Page-level text extractions
#####

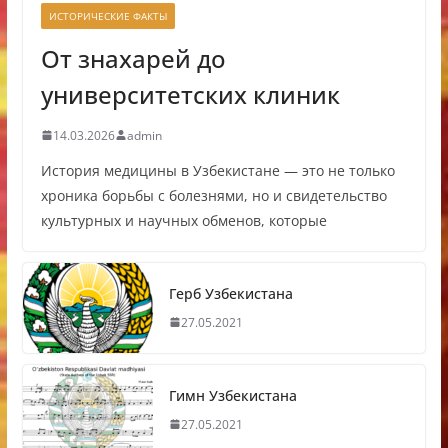
ИСТОРИЧЕСКИЕ ФАКТЫ
От знахарей до
университетских клиник
14.03.2026
admin
История медицины в Узбекистане — это не только
хроника борьбы с болезнями, но и свидетельство
культурных и научных обменов, которые
Герб Узбекистана
27.05.2021
Гимн Узбекистана
27.05.2021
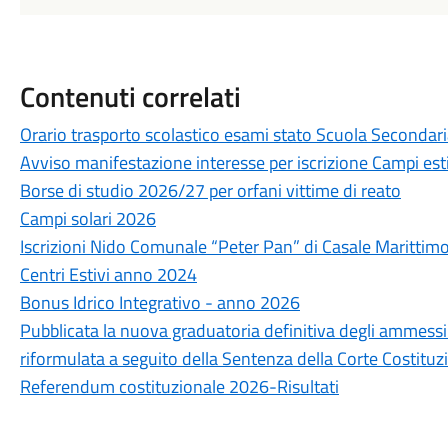
Contenuti correlati
Orario trasporto scolastico esami stato Scuola Secondar
Avviso manifestazione interesse per iscrizione Campi es
Borse di studio 2026/27 per orfani vittime di reato
Campi solari 2026
Iscrizioni Nido Comunale “Peter Pan” di Casale Marittim
Centri Estivi anno 2024
Bonus Idrico Integrativo - anno 2026
Pubblicata la nuova graduatoria definitiva degli ammessi
riformulata a seguito della Sentenza della Corte Costituz
Referendum costituzionale 2026-Risultati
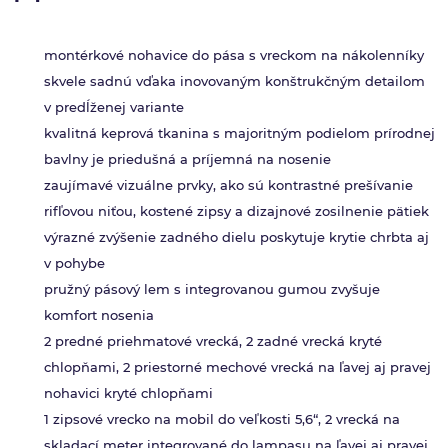
montérkové nohavice do pása s vreckom na nákolenníky
skvele sadnú vďaka inovovaným konštrukčným detailom
v predĺženej variante
kvalitná keprová tkanina s majoritným podielom prírodnej
bavlny je priedušná a príjemná na nosenie
zaujímavé vizuálne prvky, ako sú kontrastné prešívanie
rifľovou niťou, kostené zipsy a dizajnové zosilnenie pätiek
výrazné zvýšenie zadného dielu poskytuje krytie chrbta aj
v pohybe
pružný pásový lem s integrovanou gumou zvyšuje
komfort nosenia
2 predné priehmatové vrecká, 2 zadné vrecká kryté
chlopňami, 2 priestorné mechové vrecká na ľavej aj pravej
nohavici kryté chlopňami
1 zipsové vrecko na mobil do veľkosti 5,6“, 2 vrecká na
skladací meter integrované do lampasu na ľavej aj pravej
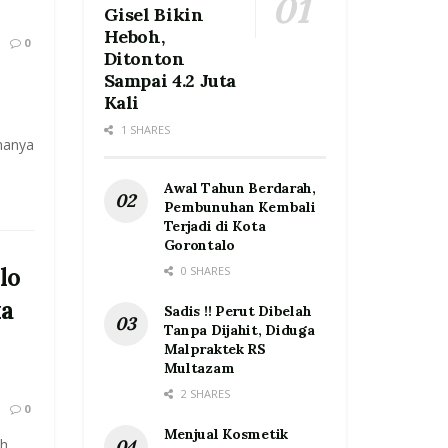
Gisel Bikin
Heboh,
0
Ditonton
Sampai 4.2 Juta
o
Kali
1 SHARES
nanya
Awal Tahun Berdarah,
Pembunuhan Kembali
Terjadi di Kota
Gorontalo
lo
0 SHARES
ka
Sadis !! Perut Dibelah
Tanpa Dijahit, Diduga
Malpraktek RS
Multazam
2 SHARES
0
Menjual Kosmetik
h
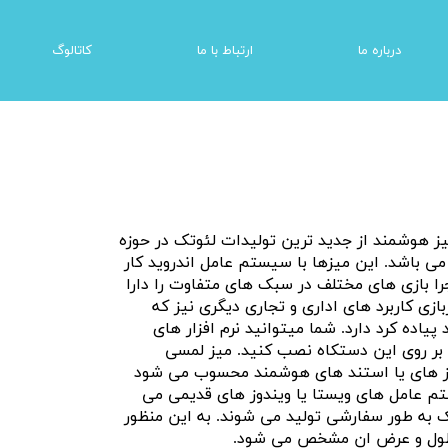
درباره ما
ارتباط با ما
کاتالوگ
زی
شبیه ساز های واقعیت مجازی | سیمولاتور
یز هوشمند از جدید ترین تولیدات لئوتک در حوزه
 باشد. این میزها با سیستم عامل اندروید کار
جرا بازی های مختلف در سبک های متفاوت را دارا
زی کاربرد های اداری و تجاری دیگری نیز که
یاده کرد دارد. شما میتوانید نرم افزار های
بر روی این دستکاه نصب کنید. میز لمسی
میز های یا استند های هوشمند محسوب می شود
تم عامل های ویستا یا ویندوز های قدیمی می
 به طور سفارشی تولید می شوند. به این منظور
، طول و عرض ان مشخص می شود.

#####

WORK TO COMPLETE: Look through the entries and return each line that has the word "عامل" in it.

RESULT FOR THIS TASK:
 باشد. این میزها با سیستم عامل اندروید کار
تم عامل های ویستا یا ویندوز های قدیمی می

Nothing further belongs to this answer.